Complement

Question 1

what is the complement system?

Answer 1

part of the immune system that enhances the ability of antibodies + phagocytic cells to clear microbes and damaged cells from an organism, promotes inflammation + attacks the pathogen’s cell membrane

Question 2

who named this the complement system and why?

Answer 2

Ehrlich

because this heat-labile, anti-microbial component in the blood complements the immune system

Question 3

what is the function of the human complement system?

Answer 3

defend the host against microbial infections

Question 4

what are the 3 parts of the complement system?

Answer 4

1. release of small bioactive fragments
   (anaphylatoxins)
   -> recruits cells to site of infection based on the conc grad of components
   (can cause inflammation)
2. opsonisation = fragments of complement proteins bind to activating agents
   - tag for removal
3. destroy invading organism by forming pores on target cell

Question 5

what are the 3 pathways?

what do they involve/what are they triggered by?

Answer 5

classical
(antigen-antibody complexes)
- acts last

MBLectin
(Mannose sugars on pathogen surfaces)

alternative
(pathogen surfaces)

Question 6

what are the complement components in each pathway?

Answer 6

Classical:
C1q, C1r, C1s
C4
C2

MBLectin:
MBL, MASP-1, MASP-2
C4, C2

Alternative:
C3
B, D

Question 7

what do all the complement components converge to form?

what does this enzyme do?

what does this product do?

Answer 7

C3 convertase

cleaves C3 into C3b

C3b is an opsinin that can tag onto microbial surfaces

Question 8

which 3 components are involved in phagocyte recruitment?
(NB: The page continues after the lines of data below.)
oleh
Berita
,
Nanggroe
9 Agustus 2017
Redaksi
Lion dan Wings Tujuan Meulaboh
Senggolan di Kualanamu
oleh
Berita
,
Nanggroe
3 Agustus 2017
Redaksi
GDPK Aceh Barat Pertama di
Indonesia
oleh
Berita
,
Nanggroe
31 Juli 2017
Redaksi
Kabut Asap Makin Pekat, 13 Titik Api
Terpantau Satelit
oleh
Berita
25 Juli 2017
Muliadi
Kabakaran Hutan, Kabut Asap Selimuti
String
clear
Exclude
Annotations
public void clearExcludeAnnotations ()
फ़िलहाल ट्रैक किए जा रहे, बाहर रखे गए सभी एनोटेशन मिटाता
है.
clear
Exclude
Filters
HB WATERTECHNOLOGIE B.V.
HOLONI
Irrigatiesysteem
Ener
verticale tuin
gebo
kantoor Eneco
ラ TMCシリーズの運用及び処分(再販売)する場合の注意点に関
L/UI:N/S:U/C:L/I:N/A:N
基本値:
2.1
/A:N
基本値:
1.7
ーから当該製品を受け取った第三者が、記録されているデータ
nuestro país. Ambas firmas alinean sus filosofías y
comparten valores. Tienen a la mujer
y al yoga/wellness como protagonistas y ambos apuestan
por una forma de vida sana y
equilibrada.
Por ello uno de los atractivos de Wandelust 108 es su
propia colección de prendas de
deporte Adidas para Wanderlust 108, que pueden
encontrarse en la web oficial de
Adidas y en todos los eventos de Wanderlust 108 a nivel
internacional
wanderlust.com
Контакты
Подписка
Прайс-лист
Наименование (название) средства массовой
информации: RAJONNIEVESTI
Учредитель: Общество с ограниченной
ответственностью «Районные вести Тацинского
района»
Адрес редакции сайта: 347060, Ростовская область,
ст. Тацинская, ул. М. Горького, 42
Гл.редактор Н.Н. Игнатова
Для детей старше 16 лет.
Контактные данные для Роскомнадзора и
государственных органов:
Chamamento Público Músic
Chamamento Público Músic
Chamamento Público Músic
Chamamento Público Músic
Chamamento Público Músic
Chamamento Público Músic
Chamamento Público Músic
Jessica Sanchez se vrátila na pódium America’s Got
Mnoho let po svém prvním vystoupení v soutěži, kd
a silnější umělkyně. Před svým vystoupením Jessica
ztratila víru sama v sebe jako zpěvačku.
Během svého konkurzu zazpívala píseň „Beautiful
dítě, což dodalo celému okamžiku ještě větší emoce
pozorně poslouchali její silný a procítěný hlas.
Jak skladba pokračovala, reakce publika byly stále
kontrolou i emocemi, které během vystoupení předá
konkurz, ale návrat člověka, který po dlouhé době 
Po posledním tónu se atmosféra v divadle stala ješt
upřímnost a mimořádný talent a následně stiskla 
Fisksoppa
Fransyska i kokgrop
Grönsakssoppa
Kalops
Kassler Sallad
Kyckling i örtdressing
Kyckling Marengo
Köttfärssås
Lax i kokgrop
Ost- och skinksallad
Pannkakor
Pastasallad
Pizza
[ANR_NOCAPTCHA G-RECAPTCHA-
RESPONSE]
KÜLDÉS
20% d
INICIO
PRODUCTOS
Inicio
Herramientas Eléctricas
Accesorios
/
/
which 5 components are involved in lysis?

Answer 8

c4a
c3a
c5a

c5b
c6
c7
c8
c9

Question 9

describe what happens in the classical pathway process

Answer 9

1. antibodies bind to surface of microbe
2. C1 binds to antibodies and becomes activated
3. C1 cleaves C2+C4…
   - > C2a + C4b become the C3 Convertase
4. C3 converts cleaves C3 into C3a (goes away) and C3b (opsonin that joins the complex forming C5 convertase)
5. C5 convertase produces C5b
   - > helps form MAC (membrane attack complex)
   - > tiggers terminal pathway leading to pore formation

Question 10

what are the 2 components of C1 that cleave C4 and C2?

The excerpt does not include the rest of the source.